In routine monitoring the methodology must be robust, repeatable and accompanied by a sufficient level of quality assurance. Over the years the sampler design has been adapted, extraction procedures have been improved and clean-up simplified. Several PRCs have been applied and evaluated.

Validation of passive sampling methods is not as straightforward as for classical analytical methods. Further a distinction must be drawn between analytical and environmental validation. For classical analyses of water usually only analytical validation is considered, meaning that a true concentration is determined with a known uncertainty. However, due to sorption of contaminants to, e.g. suspended matter, such a concentration does not necessarily reflect the (bio)available fraction. The conversion into an environmental risk is generally accompanied by a huge uncertainty and is hard to validate. A sound analytical procedure does not automatically mean that environmentally relevant data are obtained [16].
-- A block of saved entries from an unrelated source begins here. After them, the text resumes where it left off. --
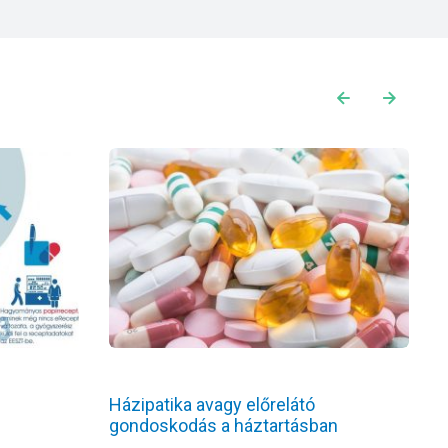
Házipatika avagy előrelátó
T
gondoskodás a háztartásban
r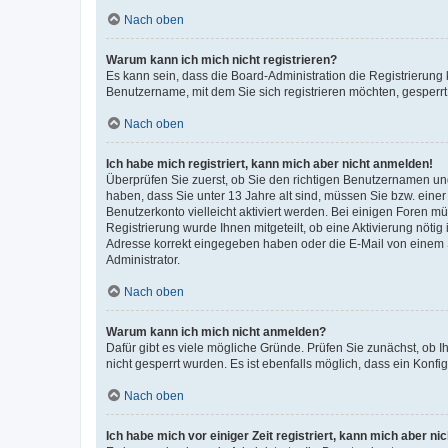
Nach oben
Warum kann ich mich nicht registrieren?
Es kann sein, dass die Board-Administration die Registrierung
Benutzername, mit dem Sie sich registrieren möchten, gesperrt
Nach oben
Ich habe mich registriert, kann mich aber nicht anmelden!
Überprüfen Sie zuerst, ob Sie den richtigen Benutzernamen u
haben, dass Sie unter 13 Jahre alt sind, müssen Sie bzw. einer 
Benutzerkonto vielleicht aktiviert werden. Bei einigen Foren m
Registrierung wurde Ihnen mitgeteilt, ob eine Aktivierung nötig
Adresse korrekt eingegeben haben oder die E-Mail von einem S
Administrator.
Nach oben
Warum kann ich mich nicht anmelden?
Dafür gibt es viele mögliche Gründe. Prüfen Sie zunächst, ob I
nicht gesperrt wurden. Es ist ebenfalls möglich, dass ein Konfi
Nach oben
Ich habe mich vor einiger Zeit registriert, kann mich aber n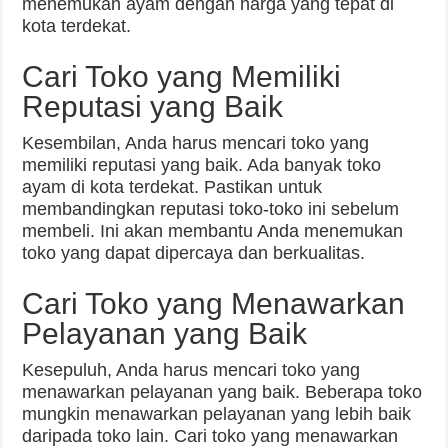
menemukan ayam dengan harga yang tepat di
kota terdekat.
Cari Toko yang Memiliki
Reputasi yang Baik
Kesembilan, Anda harus mencari toko yang
memiliki reputasi yang baik. Ada banyak toko
ayam di kota terdekat. Pastikan untuk
membandingkan reputasi toko-toko ini sebelum
membeli. Ini akan membantu Anda menemukan
toko yang dapat dipercaya dan berkualitas.
Cari Toko yang Menawarkan
Pelayanan yang Baik
Kesepuluh, Anda harus mencari toko yang
menawarkan pelayanan yang baik. Beberapa toko
mungkin menawarkan pelayanan yang lebih baik
daripada toko lain. Cari toko yang menawarkan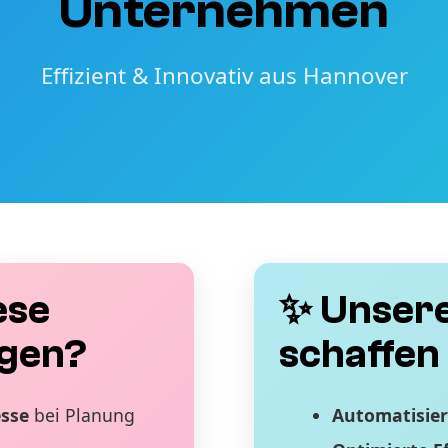
Unternehmen
Effizient & Innovativ aus Hannover
ese
✨ Unsere
gen?
schaffen 
esse
bei Planung
Automatisier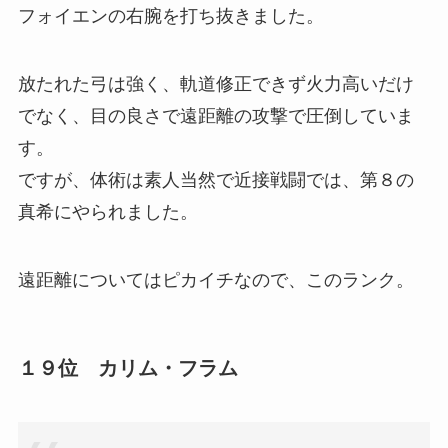
フォイエンの右腕を打ち抜きました。
放たれた弓は強く、軌道修正できず火力高いだけ
でなく、目の良さで遠距離の攻撃で圧倒していま
す。
ですが、体術は素人当然で近接戦闘では、第８の
真希にやられました。
遠距離についてはピカイチなので、このランク。
１９位 カリム・フラム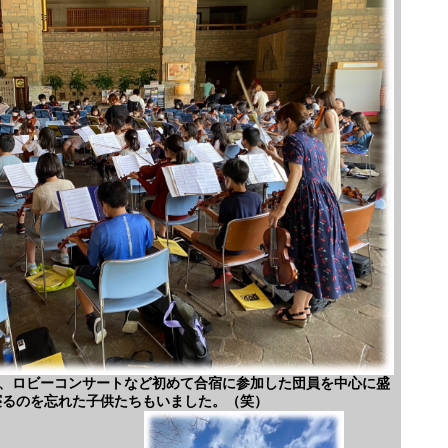
、ロビーコンサートなど初めて合宿に参加した団員を中心に盛
寝るのを忘れた子供たちもいました。（笑）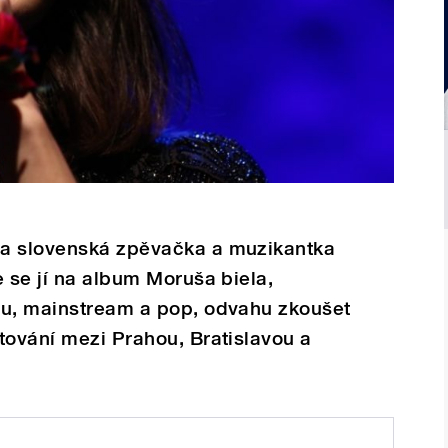
la slovenská zpěvačka a muzikantka
e se jí na album Moruša biela,
nu, mainstream a pop, odvahu zkoušet
tování mezi Prahou, Bratislavou a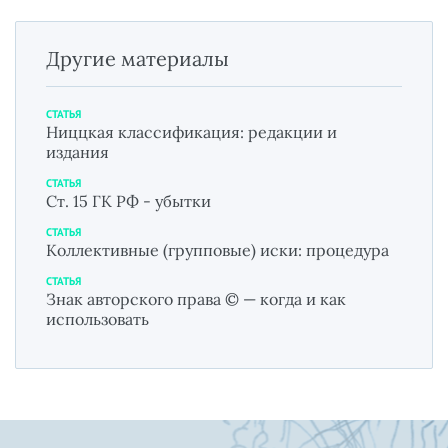
Другие материалы
СТАТЬЯ
Ниццкая классификация: редакции и
издания
СТАТЬЯ
Ст. 15 ГК РФ - убытки
СТАТЬЯ
Коллективные (групповые) иски: процедура
СТАТЬЯ
Знак авторского права © — когда и как
использовать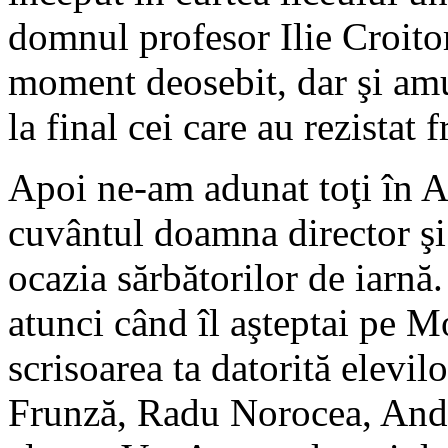
domnul profesor Ilie Croito
moment deosebit, dar şi amuz
la final cei care au rezistat f
Apoi ne-am adunat toţi în Am
cuvântul doamna director şi 
ocazia sărbătorilor de iarn
atunci când îl aşteptai pe M
scrisoarea ta datorită elevi
Frunză, Radu Norocea, And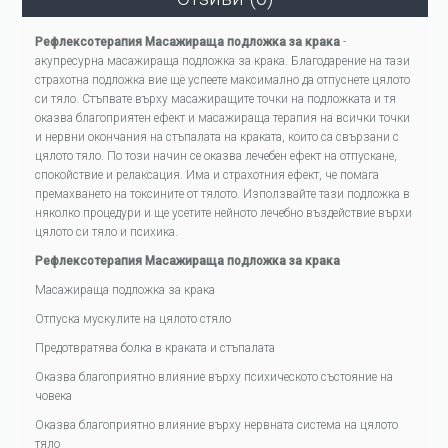
Рефлексотерапия Масажираща подложка за крака
-
акупресурна масажираща подложка за крака. Благодарение на тази
страхотна подложка вие ще успеете максимално да отпуснете цялото
си тяло. Стъпвате върху масажиращите точки на подложката и тя
оказва благоприятен ефект и масажираща терапия на всички точки
и нервни окончания на стъпалата на краката, които са свързани с
цялото тяло. По този начин се оказва лечебен ефект на отпускане,
спокойствие и релаксация. Има и страхотния ефект, че помага
премахването на токсините от тялото. Използвайте тази подложка в
няколко процедури и ще усетите нейното лечебно въздействие върхи
цялото си тяло и психика.
Рефлексотерапия Масажираща подложка за крака
Масажираща подложка за крака
Отпуска мускулите на цялото стяло
Предотвратява болка в краката и стъпалата
Оказва благоприятно влияние върху психическото състояние на
човека
Оказва благоприятно влияние върху нервната система на цялото
тяло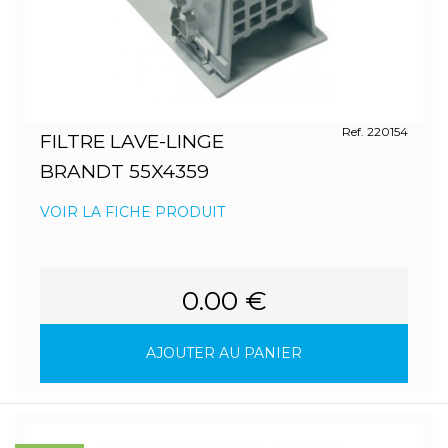
Ref. 220154
FILTRE LAVE-LINGE
BRANDT 55X4359
VOIR LA FICHE PRODUIT
0.00 €
AJOUTER AU PANIER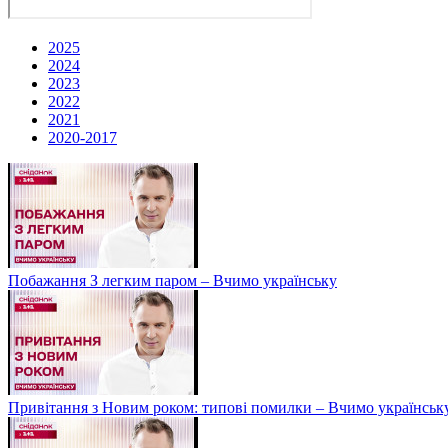
2025
2024
2023
2022
2021
2020-2017
Побажання З легким паром – Вчимо українську
Привітання з Новим роком: типові помилки – Вчимо українськ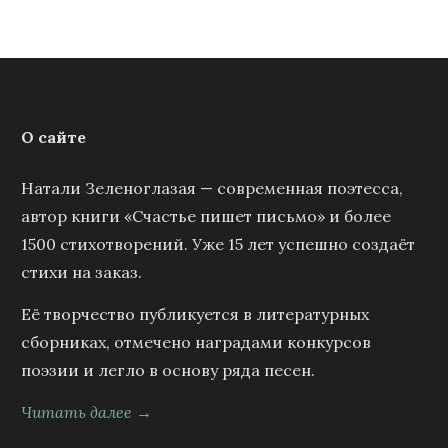
О сайте
Натали Зеленоглазая — современная поэтесса,
автор книги «Счастье пишет письмо» и более
1500 стихотворений. Уже 15 лет успешно создаёт
стихи на заказ.
Её творчество публикуется в литературных
сборниках, отмечено наградами конкурсов
поэзии и легло в основу ряда песен.
Читать далее →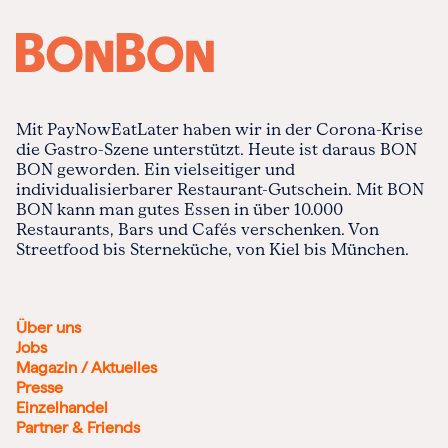
Mit PayNowEatLater haben wir in der Corona-Krise
die Gastro-Szene unterstützt. Heute ist daraus BON
BON geworden. Ein vielseitiger und
individualisierbarer Restaurant-Gutschein. Mit BON
BON kann man gutes Essen in über 10.000
Restaurants, Bars und Cafés verschenken. Von
Streetfood bis Sterneküche, von Kiel bis München.
Über uns
Jobs
Magazin / Aktuelles
Presse
Einzelhandel
Partner & Friends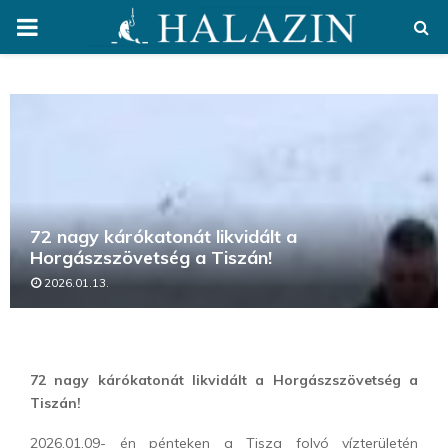
PRIMARY
MENU
72 nagy kárókatonát likvidált a
Horgászszövetség a Tiszán!
2026.01.13.
72 nagy kárókatonát likvidált a Horgászszövetség a
Tiszán!
2026.01.09- én pénteken a Tisza folyó vízterületén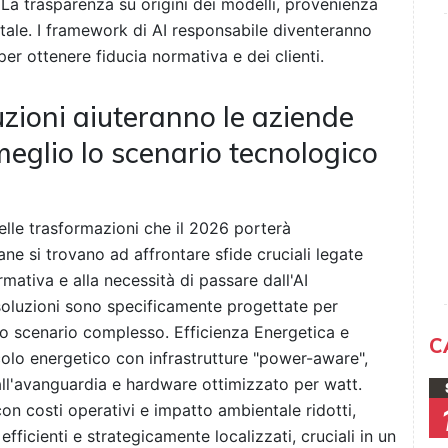
a trasparenza su origini dei modelli, provenienza
tale. I framework di AI responsabile diventeranno
 per ottenere fiducia normativa e dei clienti.
uzioni aiuteranno le aziende
meglio lo scenario tecnologico
lle trasformazioni che il 2026 porterà
ane si trovano ad affrontare sfide cruciali legate
rmativa e alla necessità di passare dall'AI
 soluzioni sono specificamente progettate per
to scenario complesso. Efficienza Energetica e
C
incolo energetico con infrastrutture "power-aware",
 all'avanguardia e hardware ottimizzato per watt.
n costi operativi e impatto ambientale ridotti,
fficienti e strategicamente localizzati, cruciali in un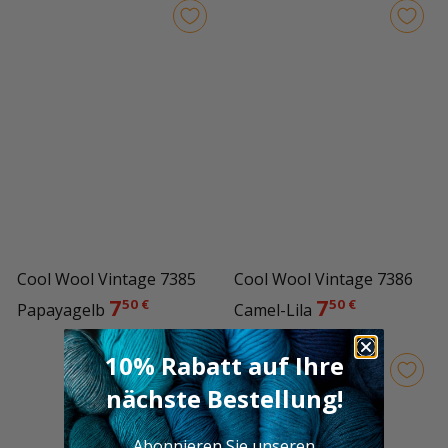
Cool Wool Vintage 7385
Cool Wool Vintage 7386
7
7
50 €
50 €
Papayagelb
Camel-Lila
10% Rabatt auf Ihre
nächste Bestellung!
Abonnieren Sie unseren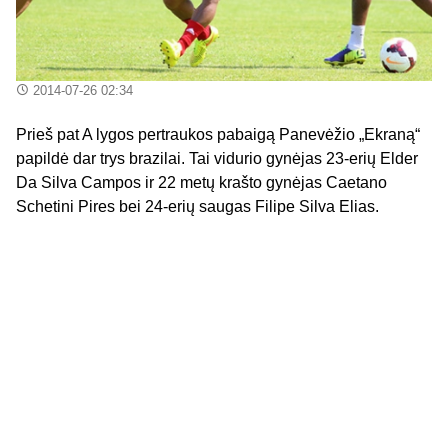
2014-07-26 02:34
Prieš pat A lygos pertraukos pabaigą Panevėžio „Ekraną“
papildė dar trys brazilai. Tai vidurio gynėjas 23-erių Elder
Da Silva Campos ir 22 metų krašto gynėjas Caetano
Schetini Pires bei 24-erių saugas Filipe Silva Elias.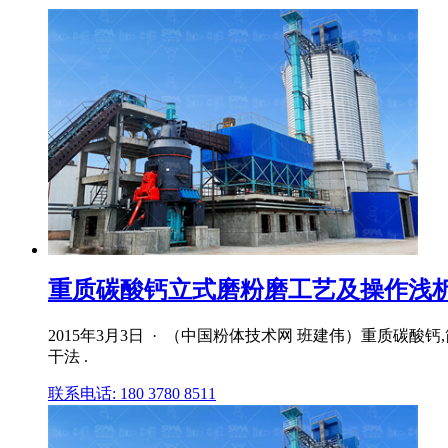
重质碳酸钙立式磨粉磨工艺及操作浅析 破
2015年3月3日 · （中国粉体技术网 班建伟）重质
干法 .
联系电话: 180 3780 8511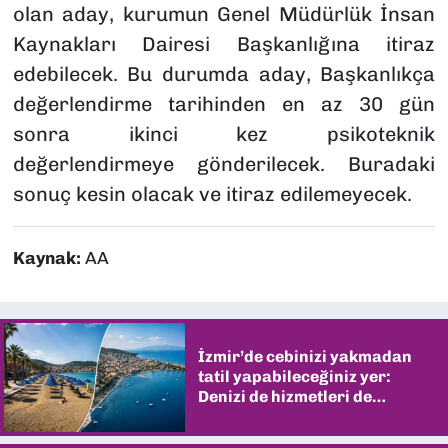
olan aday, kurumun Genel Müdürlük İnsan
Kaynakları Dairesi Başkanlığına itiraz
edebilecek. Bu durumda aday, Başkanlıkça
değerlendirme tarihinden en az 30 gün
sonra ikinci kez psikoteknik
değerlendirmeye gönderilecek. Buradaki
sonuç kesin olacak ve itiraz edilemeyecek.
Kaynak:
AA
İzmir’de cebinizi yakmadan
tatil yapabileceğiniz yer:
Denizi de hizmetleri de
şaşırtıyor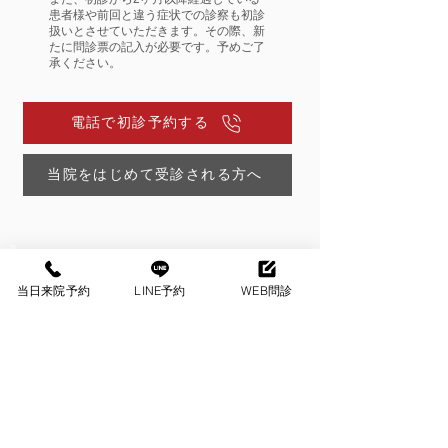
患者様や前回と違う症状での診察も初診
扱いとさせていただきます。その際、新
たに問診票の記入が必要です。予めご了
承ください。
電話で初診予約する
当院をはじめて受診される方へ
当日来院予約
LINE予約
WEB問診
リハビリ予約ついて
​前回のリハビリ実施時より2ヶ月以降経過
している方で再度リハビリを希望される
場合、必ずリハビリ実施前に医師による
診察が必要です。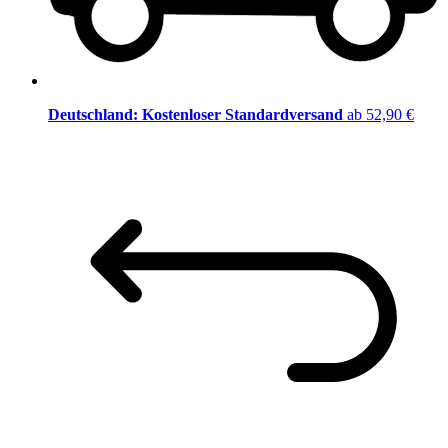
Deutschland: Kostenloser Standardversand
ab 52,90 €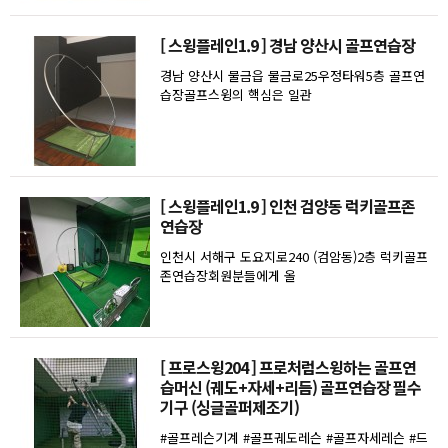
[ 스윙플레인1.9 ] 경남 양산시 골프연습장
경남 양산시 물금읍 물금로25우정타워5층 골프연
습장골프스윙의 핵심은 일관
[ 스윙플레인1.9 ] 인천 검양동 럭키골프존
연습장
인천시 서해구 도요지로240 (검암동)2층 럭키골프
존연습장회원분들에게 올
[ 프로스윙204 ] 프로처럼스윙하는 골프연
습머신 (궤도+자세+리듬) 골프연습장 필수
기구 (싱글골퍼제조기)
#골프레슨기계 #골프궤도레슨 #골프자세레슨 #드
Passive sampling is a chain of actions and calculations using various constants (all with their uncertainty) that yields an estimate of the freely dissolved aqueous-phase concentration. From an analytical point of view this will end in a higher uncertainty than a classical analytical method. However, one should be aware that a more environmentally relevant result is obtained as the freely dissolved concentration is directly proportional to the environmental threat for that contaminant. Moreover, the concentration obtained reflects the exposure over a long period of time. Therefore, in a risk assessment the result of passive sampling is likely to provide a better reflection of the risk than that of a classical analysis of a total water sample. Validation of passive sampling using whole or filtered water analyses will always suffer from the inability to isolate the freely dissolved fraction, especially for hydrophobic compounds [15]. Testing different filtration systems revealed that part of the free dissolved fraction is affected by sorption to the filter material and contaminants bound to dissolved organic matter pass through the filter to a different extent depending on the extent of clogging of the filter [16]. Therefore, instead of trying to show agreement with large volume grab sampling followed by classical analyses, the validation of passive sampling would be better achieved by demonstrating that exposure concentrations experienced by organisms can be predicted sufficiently accurately.